The Yampa River is about two weeks ahead of historical summer low-flow time, but officials say the fish population is not being stressed too badly by the early conditions.
Experts say the snow melt started early, which caused peak river flows to be about two weeks early.
Now, data show the Yampa River's low flow has arrived about two weeks early, too.
The river appeared to reach its lowest flow July 9, dropping down to a water flow reading through Steamboat Springs of 115 cubic feet per second, according to the U.S Geological Survey.
Midsummer the flow usually averages 117 CFS, according to 91 years of historical USGS data of the Yampa River through Steamboat.

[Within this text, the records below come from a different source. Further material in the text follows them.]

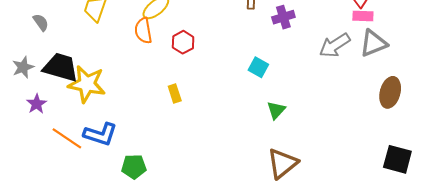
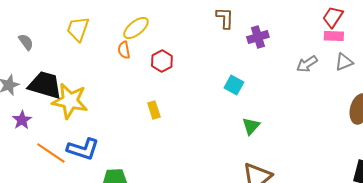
orange semicircle: (143, 31) -> (124, 50), size x0.7
gray triangle: (373, 43) -> (344, 62), size x0.7
gray arrow: (335, 45) -> (307, 64), size x0.7

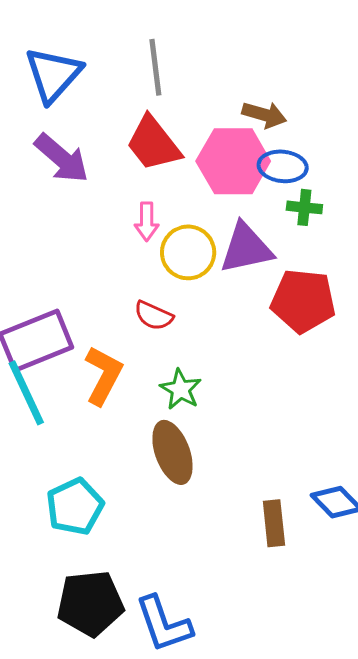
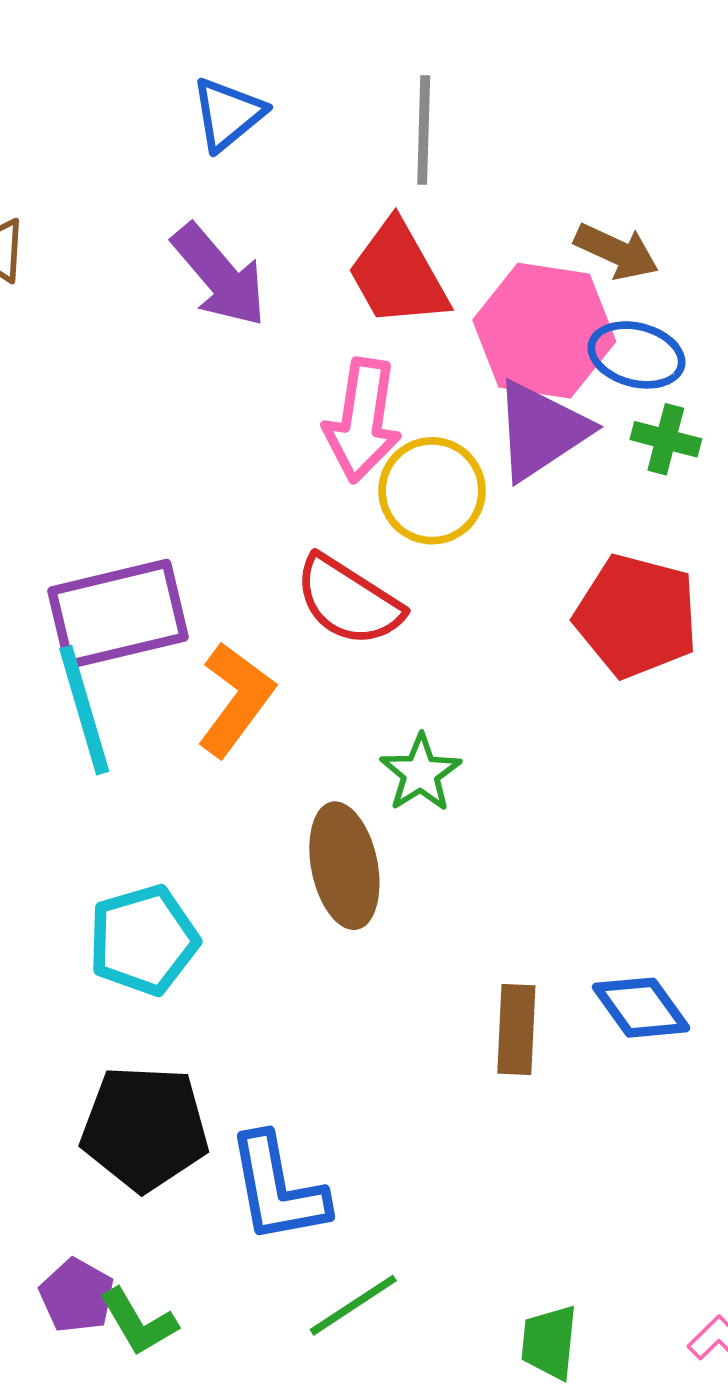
blue triangle: (53, 75) -> (228, 114), size x0.7
pink arrow: (147, 222) -> (362, 420), size x1.6
purple triangle: (246, 248) -> (541, 431), moved, turned -30
red semicircle: (154, 316) -> (348, 601), size x1.5
green star: (181, 389) -> (421, 773), moved

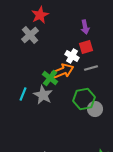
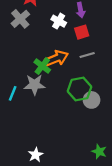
white cross: (72, 56) -> (59, 21), moved
cyan line: (23, 94) -> (13, 93), moved
gray star: (43, 95) -> (35, 85), turned -30

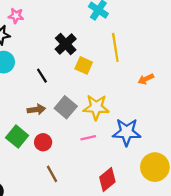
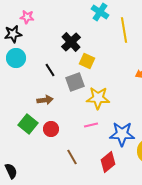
yellow line: (115, 47) -> (124, 30), moved
gray square: (66, 107) -> (75, 82), moved, turned 30
blue star: (127, 132) -> (122, 134), moved
brown line: (52, 174) -> (72, 157), moved

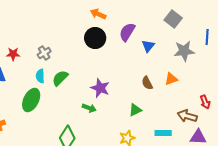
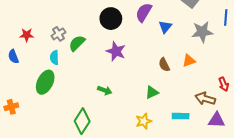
green semicircle: (60, 78) -> (77, 43), moved
purple star: (100, 88) -> (116, 51), moved

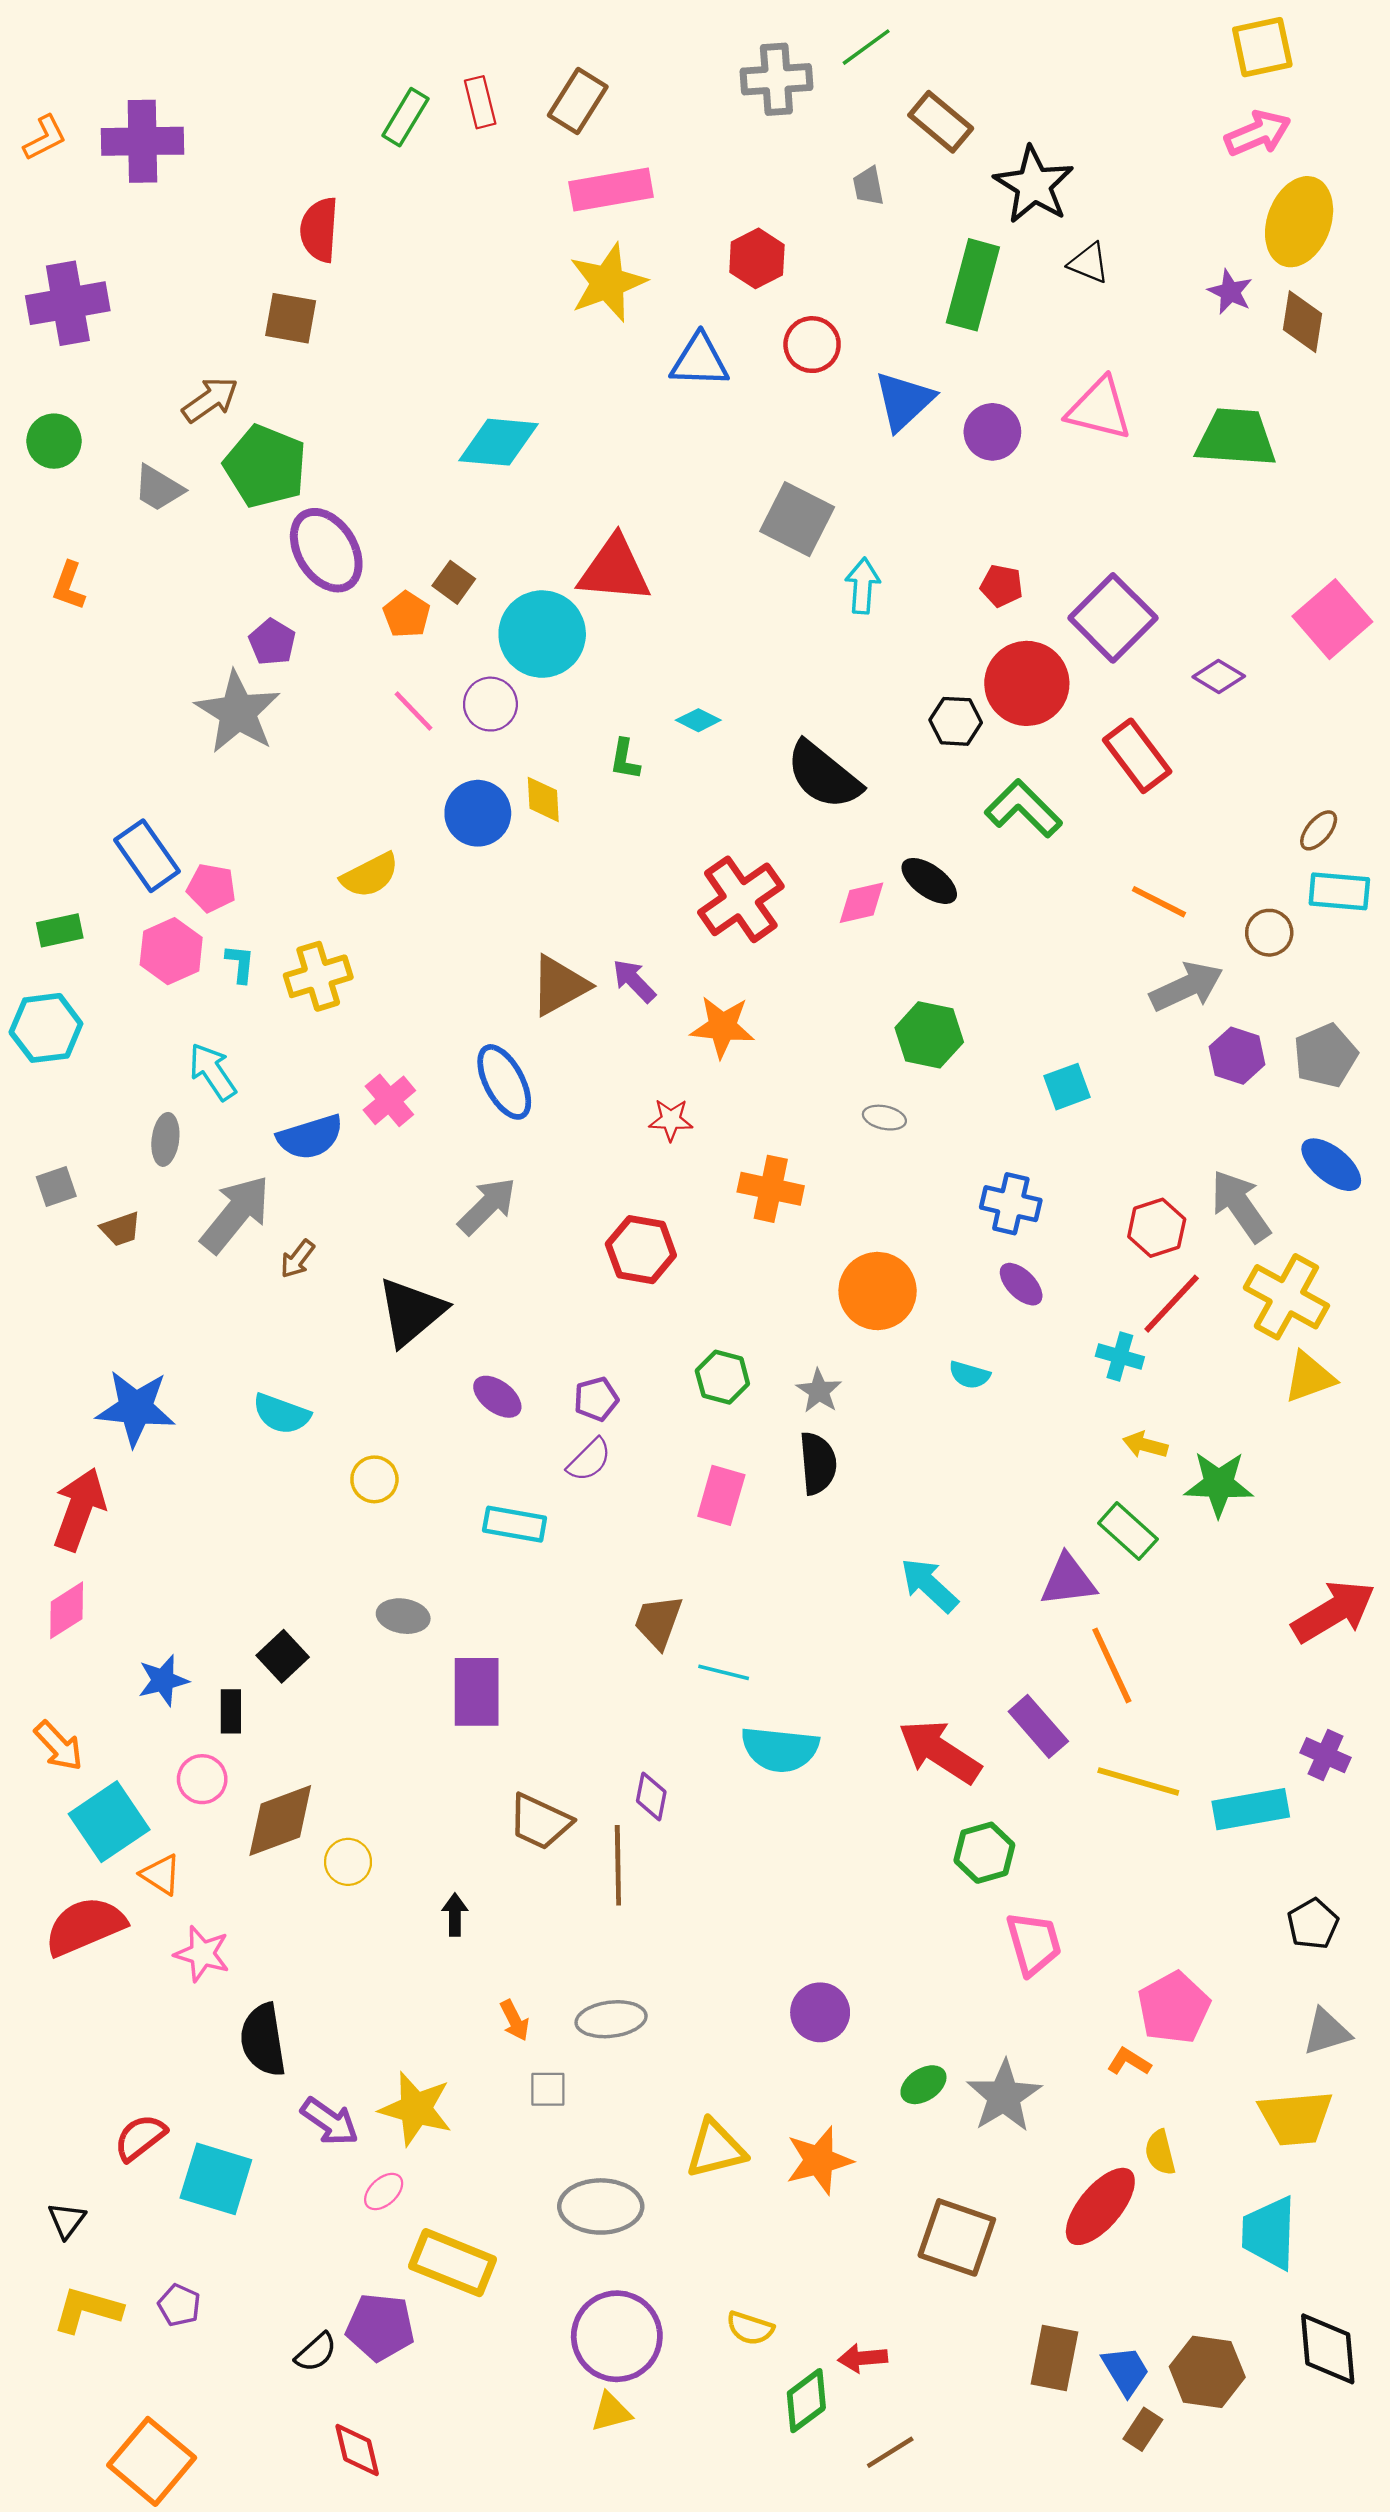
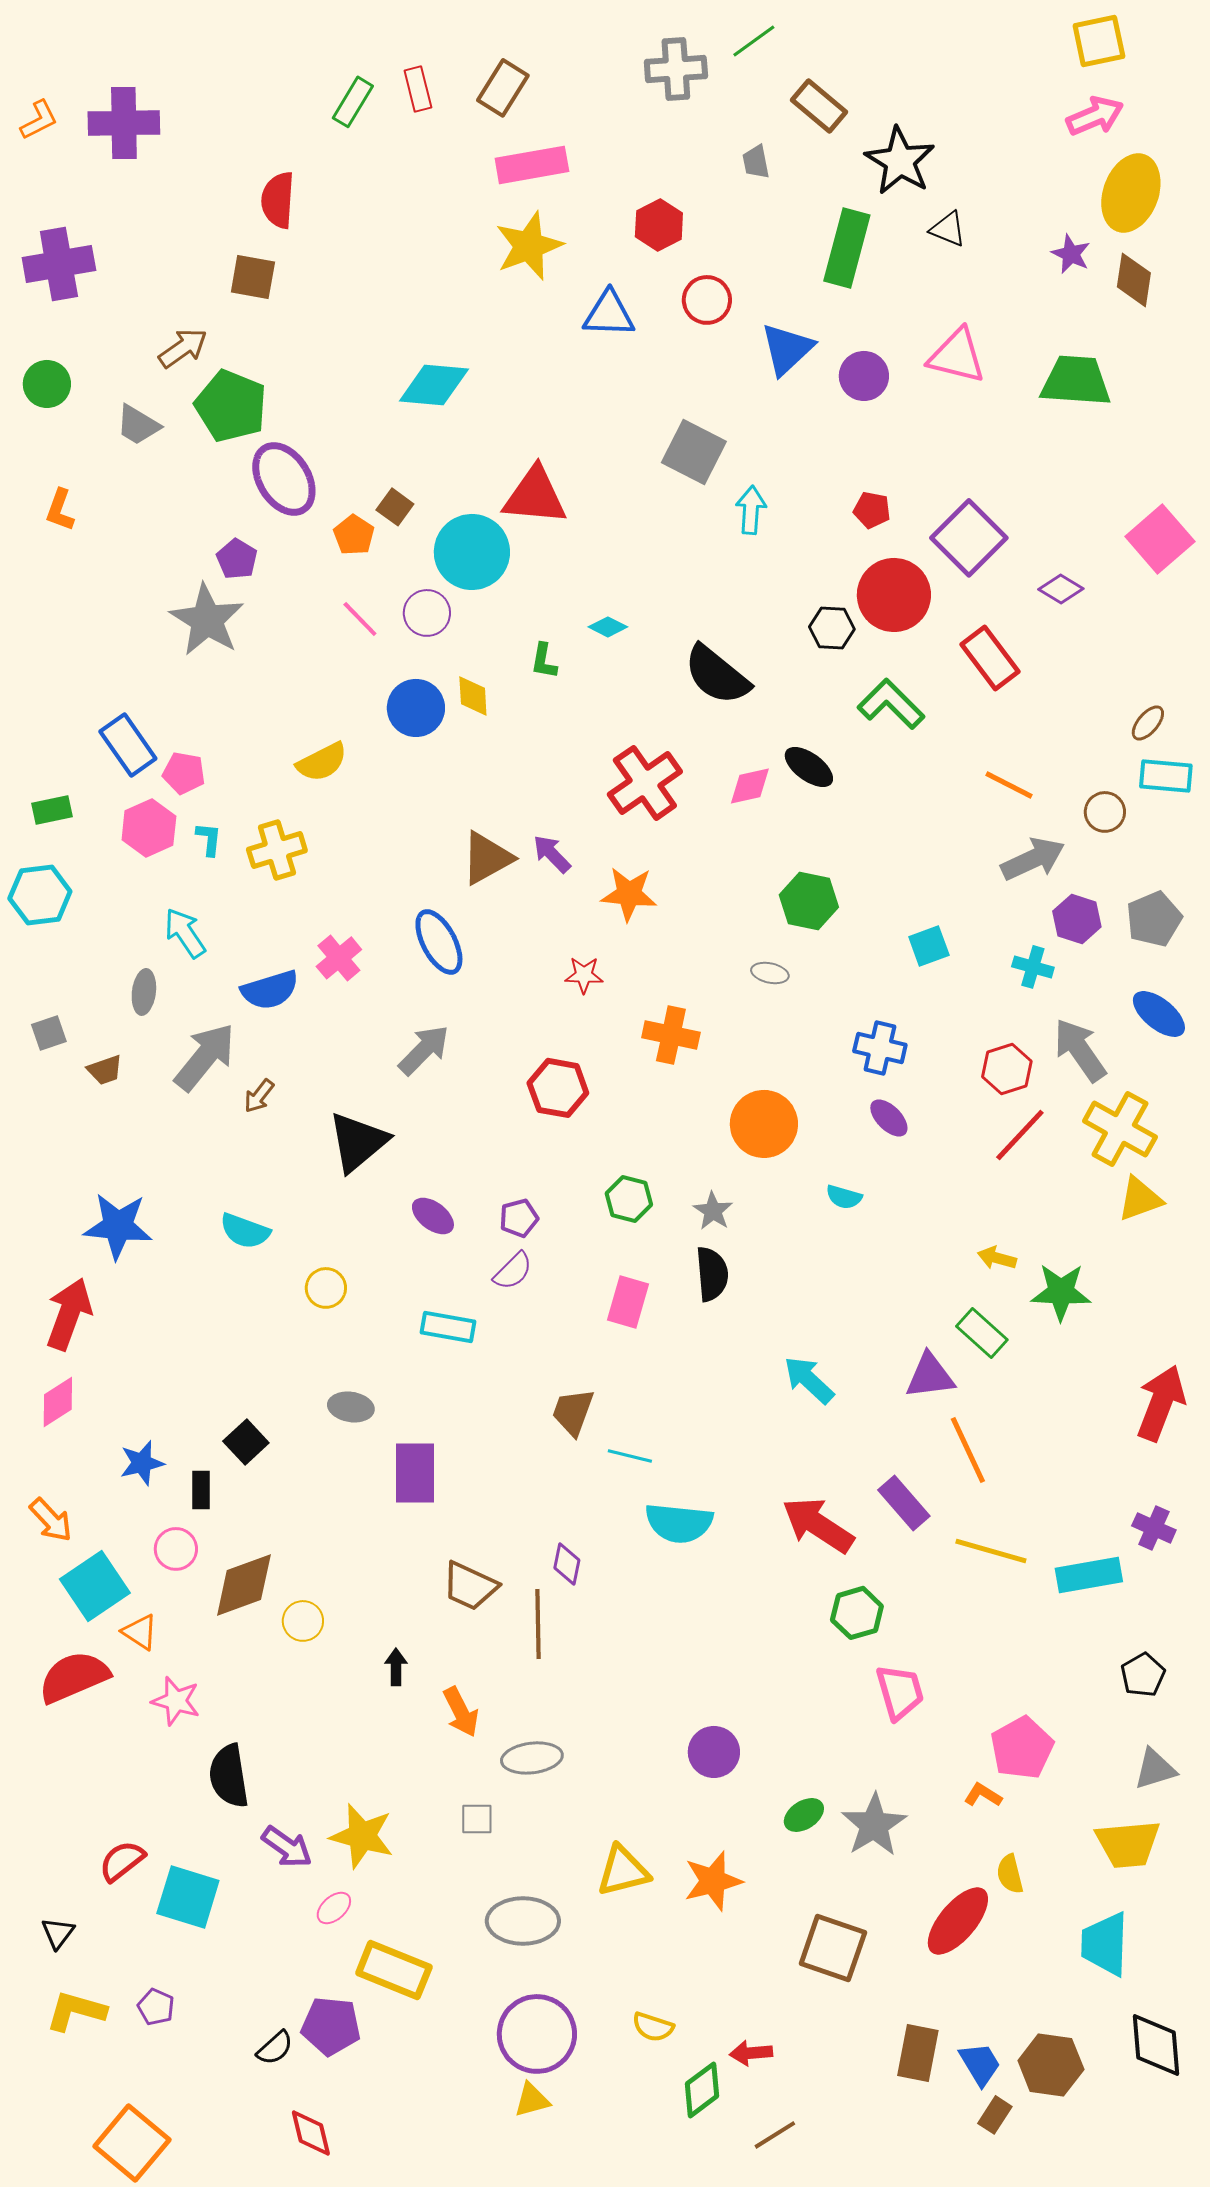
cyan cross: (1120, 1356) -> (1033, 967), moved
red arrow: (1334, 1611) -> (1161, 1403), turned -38
orange arrow: (515, 2020) -> (461, 1712), moved, size x1.4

The river is back on the rise, however, running around 170 CFS on Saturday. The 91-year mean for that date is 255 CFS.
Colorado Division of Wildlife biologist Kevin Rogers said the danger of low water is that it affects fish habitat.
"The water can warm up faster," he said.
Native trout to the Yampa River are considered cold-water fish, thriving in water that is between 50 and 60 degrees. When the river flow goes down, water can rise above 70 degrees, which puts stress on the fish, Rogers said.
Rogers measured the temperature of the river at 61 degrees on Friday.
"So we are still in pretty good shape," he said.
Angler Jeff Ruff, from the Steamboat Fishing Co., said the biggest evidence of the river getting warmer is in the fish's eating habits. They only feed during cool periods of the day, usually in the morning and the evening which he has been seeing in July on the Yampa River.
Low water also can decrease the amount of oxygen in the water, he said.
A combination between warm water and low oxygen can ultimately mean trout will begin dying in the river.
"We haven't had any reports on fish kills (on the Yampa). We seem to be alright, so far," Rogers said.
However, fish kills due to low water did occur on the Williams Fork River earlier in the summer, he said.(Doug Crowl is a reporter for the Steamboat Springs Pilot/Today.)